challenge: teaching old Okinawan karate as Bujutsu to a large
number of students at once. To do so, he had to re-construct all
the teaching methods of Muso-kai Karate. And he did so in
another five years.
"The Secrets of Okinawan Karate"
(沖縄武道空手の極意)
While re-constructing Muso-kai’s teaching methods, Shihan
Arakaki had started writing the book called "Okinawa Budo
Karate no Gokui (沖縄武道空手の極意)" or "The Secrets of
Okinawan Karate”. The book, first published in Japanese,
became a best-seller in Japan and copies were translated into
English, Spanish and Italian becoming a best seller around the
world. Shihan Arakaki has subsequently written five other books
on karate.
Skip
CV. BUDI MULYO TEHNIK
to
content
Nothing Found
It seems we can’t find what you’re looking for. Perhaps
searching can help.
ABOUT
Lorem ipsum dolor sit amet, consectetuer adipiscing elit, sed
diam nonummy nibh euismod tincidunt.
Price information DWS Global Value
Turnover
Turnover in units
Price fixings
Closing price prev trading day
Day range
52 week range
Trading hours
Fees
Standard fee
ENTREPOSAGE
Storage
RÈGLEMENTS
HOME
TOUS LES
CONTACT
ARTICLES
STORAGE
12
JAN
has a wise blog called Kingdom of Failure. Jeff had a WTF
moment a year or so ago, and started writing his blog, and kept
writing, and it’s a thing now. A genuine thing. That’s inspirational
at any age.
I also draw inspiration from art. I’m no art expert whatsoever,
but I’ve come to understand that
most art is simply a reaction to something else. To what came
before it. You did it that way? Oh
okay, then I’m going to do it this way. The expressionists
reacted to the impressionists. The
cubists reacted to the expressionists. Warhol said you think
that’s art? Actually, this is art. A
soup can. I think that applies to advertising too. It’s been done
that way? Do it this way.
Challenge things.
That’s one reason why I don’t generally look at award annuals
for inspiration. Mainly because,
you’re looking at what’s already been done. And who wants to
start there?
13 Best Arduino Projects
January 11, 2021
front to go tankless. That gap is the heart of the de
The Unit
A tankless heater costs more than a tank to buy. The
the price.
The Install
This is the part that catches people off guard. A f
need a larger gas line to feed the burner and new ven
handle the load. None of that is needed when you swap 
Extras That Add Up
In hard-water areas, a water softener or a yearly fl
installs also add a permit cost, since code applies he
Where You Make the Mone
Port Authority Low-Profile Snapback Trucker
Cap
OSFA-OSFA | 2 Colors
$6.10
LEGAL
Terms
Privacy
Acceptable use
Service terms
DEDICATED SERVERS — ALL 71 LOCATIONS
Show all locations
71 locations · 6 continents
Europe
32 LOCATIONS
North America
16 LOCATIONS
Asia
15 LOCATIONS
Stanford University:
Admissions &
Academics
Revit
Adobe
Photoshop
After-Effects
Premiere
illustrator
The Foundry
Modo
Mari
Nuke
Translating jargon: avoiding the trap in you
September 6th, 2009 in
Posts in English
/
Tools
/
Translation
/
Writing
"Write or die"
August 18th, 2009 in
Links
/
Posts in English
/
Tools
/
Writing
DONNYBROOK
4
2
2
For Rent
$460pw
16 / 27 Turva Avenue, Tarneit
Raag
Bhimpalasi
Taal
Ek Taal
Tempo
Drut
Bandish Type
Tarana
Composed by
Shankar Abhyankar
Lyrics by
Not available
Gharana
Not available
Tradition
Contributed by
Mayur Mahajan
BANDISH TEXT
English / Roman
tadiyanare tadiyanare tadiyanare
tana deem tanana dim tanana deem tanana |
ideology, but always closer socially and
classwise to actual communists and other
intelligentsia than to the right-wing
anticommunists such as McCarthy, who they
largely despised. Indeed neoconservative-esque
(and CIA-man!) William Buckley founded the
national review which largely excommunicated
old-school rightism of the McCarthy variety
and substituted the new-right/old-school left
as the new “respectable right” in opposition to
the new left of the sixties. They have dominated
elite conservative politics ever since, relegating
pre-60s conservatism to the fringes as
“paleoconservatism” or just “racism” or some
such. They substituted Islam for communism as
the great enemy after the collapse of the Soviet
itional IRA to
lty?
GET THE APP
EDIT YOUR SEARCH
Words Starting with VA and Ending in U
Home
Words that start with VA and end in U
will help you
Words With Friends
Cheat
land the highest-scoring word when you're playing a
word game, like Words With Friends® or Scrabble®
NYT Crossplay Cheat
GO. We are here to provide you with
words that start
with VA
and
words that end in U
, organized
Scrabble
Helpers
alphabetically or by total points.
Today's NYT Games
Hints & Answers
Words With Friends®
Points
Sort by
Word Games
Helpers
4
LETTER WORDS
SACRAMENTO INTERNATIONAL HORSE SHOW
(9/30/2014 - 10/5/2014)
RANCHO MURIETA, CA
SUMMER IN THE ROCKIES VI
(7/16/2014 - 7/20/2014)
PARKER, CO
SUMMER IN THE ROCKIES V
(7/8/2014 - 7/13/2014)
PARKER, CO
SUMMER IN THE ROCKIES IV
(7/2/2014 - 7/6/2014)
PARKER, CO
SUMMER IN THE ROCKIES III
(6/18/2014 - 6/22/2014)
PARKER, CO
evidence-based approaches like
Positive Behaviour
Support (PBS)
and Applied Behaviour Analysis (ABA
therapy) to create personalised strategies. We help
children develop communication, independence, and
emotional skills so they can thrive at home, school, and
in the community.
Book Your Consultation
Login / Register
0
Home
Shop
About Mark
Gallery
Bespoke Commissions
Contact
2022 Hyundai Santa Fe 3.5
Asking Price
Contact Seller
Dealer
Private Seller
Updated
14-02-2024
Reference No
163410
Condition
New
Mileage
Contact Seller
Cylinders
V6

◆ **EXERCISE GOAL**
Repeat the data in full, keeping each word exactly as it is.

◆ **EXERCISE SOLUTION**
challenge: teaching old Okinawan karate as Bujutsu to a large
number of students at once. To do so, he had to re-construct all
the teaching methods of Muso-kai Karate. And he did so in
another five years.
"The Secrets of Okinawan Karate"
(沖縄武道空手の極意)
While re-constructing Muso-kai’s teaching methods, Shihan
Arakaki had started writing the book called "Okinawa Budo
Karate no Gokui (沖縄武道空手の極意)" or "The Secrets of
Okinawan Karate”. The book, first published in Japanese,
became a best-seller in Japan and copies were translated into
English, Spanish and Italian becoming a best seller around the
world. Shihan Arakaki has subsequently written five other books
on karate.
Skip
CV. BUDI MULYO TEHNIK
to
content
Nothing Found
It seems we can’t find what you’re looking for. Perhaps
searching can help.
ABOUT
Lorem ipsum dolor sit amet, consectetuer adipiscing elit, sed
diam nonummy nibh euismod tincidunt.
Price information DWS Global Value
Turnover
Turnover in units
Price fixings
Closing price prev trading day
Day range
52 week range
Trading hours
Fees
Standard fee
ENTREPOSAGE
Storage
RÈGLEMENTS
HOME
TOUS LES
CONTACT
ARTICLES
STORAGE
12
JAN
has a wise blog called Kingdom of Failure. Jeff had a WTF
moment a year or so ago, and started writing his blog, and kept
writing, and it’s a thing now. A genuine thing. That’s inspirational
at any age.
I also draw inspiration from art. I’m no art expert whatsoever,
but I’ve come to understand that
most art is simply a reaction to something else. To what came
before it. You did it that way? Oh
okay, then I’m going to do it this way. The expressionists
reacted to the impressionists. The
cubists reacted to the expressionists. Warhol said you think
that’s art? Actually, this is art. A
soup can. I think that applies to advertising too. It’s been done
that way? Do it this way.
Challenge things.
That’s one reason why I don’t generally look at award annuals
for inspiration. Mainly because,
you’re looking at what’s already been done. And who wants to
start there?
13 Best Arduino Projects
January 11, 2021
front to go tankless. That gap is the heart of the de
The Unit
A tankless heater costs more than a tank to buy. The
the price.
The Install
This is the part that catches people off guard. A f
need a larger gas line to feed the burner and new ven
handle the load. None of that is needed when you swap 
Extras That Add Up
In hard-water areas, a water softener or a yearly fl
installs also add a permit cost, since code applies he
Where You Make the Mone
Port Authority Low-Profile Snapback Trucker
Cap
OSFA-OSFA | 2 Colors
$6.10
LEGAL
Terms
Privacy
Acceptable use
Service terms
DEDICATED SERVERS — ALL 71 LOCATIONS
Show all locations
71 locations · 6 continents
Europe
32 LOCATIONS
North America
16 LOCATIONS
Asia
15 LOCATIONS
Stanford University:
Admissions &
Academics
Revit
Adobe
Photoshop
After-Effects
Premiere
illustrator
The Foundry
Modo
Mari
Nuke
Translating jargon: avoiding the trap in you
September 6th, 2009 in
Posts in English
/
Tools
/
Translation
/
Writing
"Write or die"
August 18th, 2009 in
Links
/
Posts in English
/
Tools
/
Writing
DONNYBROOK
4
2
2
For Rent
$460pw
16 / 27 Turva Avenue, Tarneit
Raag
Bhimpalasi
Taal
Ek Taal
Tempo
Drut
Bandish Type
Tarana
Composed by
Shankar Abhyankar
Lyrics by
Not available
Gharana
Not available
Tradition
Contributed by
Mayur Mahajan
BANDISH TEXT
English / Roman
tadiyanare tadiyanare tadiyanare
tana deem tanana dim tanana deem tanana |
ideology, but always closer socially and
classwise to actual communists and other
intelligentsia than to the right-wing
anticommunists such as McCarthy, who they
largely despised. Indeed neoconservative-esque
(and CIA-man!) William Buckley founded the
national review which largely excommunicated
old-school rightism of the McCarthy variety
and substituted the new-right/old-school left
as the new “respectable right” in opposition to
the new left of the sixties. They have dominated
elite conservative politics ever since, relegating
pre-60s conservatism to the fringes as
“paleoconservatism” or just “racism” or some
such. They substituted Islam for communism as
the great enemy after the collapse of the Soviet
itional IRA to
lty?
GET THE APP
EDIT YOUR SEARCH
Words Starting with VA and Ending in U
Home
Words that start with VA and end in U
will help you
Words With Friends
Cheat
land the highest-scoring word when you're playing a
word game, like Words With Friends® or Scrabble®
NYT Crossplay Cheat
GO. We are here to provide you with
words that start
with VA
and
words that end in U
, organized
Scrabble
Helpers
alphabetically or by total points.
Today's NYT Games
Hints & Answers
Words With Friends®
Points
Sort by
Word Games
Helpers
4
LETTER WORDS
SACRAMENTO INTERNATIONAL HORSE SHOW
(9/30/2014 - 10/5/2014)
RANCHO MURIETA, CA
SUMMER IN THE ROCKIES VI
(7/16/2014 - 7/20/2014)
PARKER, CO
SUMMER IN THE ROCKIES V
(7/8/2014 - 7/13/2014)
PARKER, CO
SUMMER IN THE ROCKIES IV
(7/2/2014 - 7/6/2014)
PARKER, CO
SUMMER IN THE ROCKIES III
(6/18/2014 - 6/22/2014)
PARKER, CO
evidence-based approaches like
Positive Behaviour
Support (PBS)
and Applied Behaviour Analysis (ABA
therapy) to create personalised strategies. We help
children develop communication, independence, and
emotional skills so they can thrive at home, school, and
in the community.
Book Your Consultation
Login / Register
0
Home
Shop
About Mark
Gallery
Bespoke Commissions
Contact
2022 Hyundai Santa Fe 3.5
Asking Price
Contact Seller
Dealer
Private Seller
Updated
14-02-2024
Reference No
163410
Condition
New
Mileage
Contact Seller
Cylinders
V6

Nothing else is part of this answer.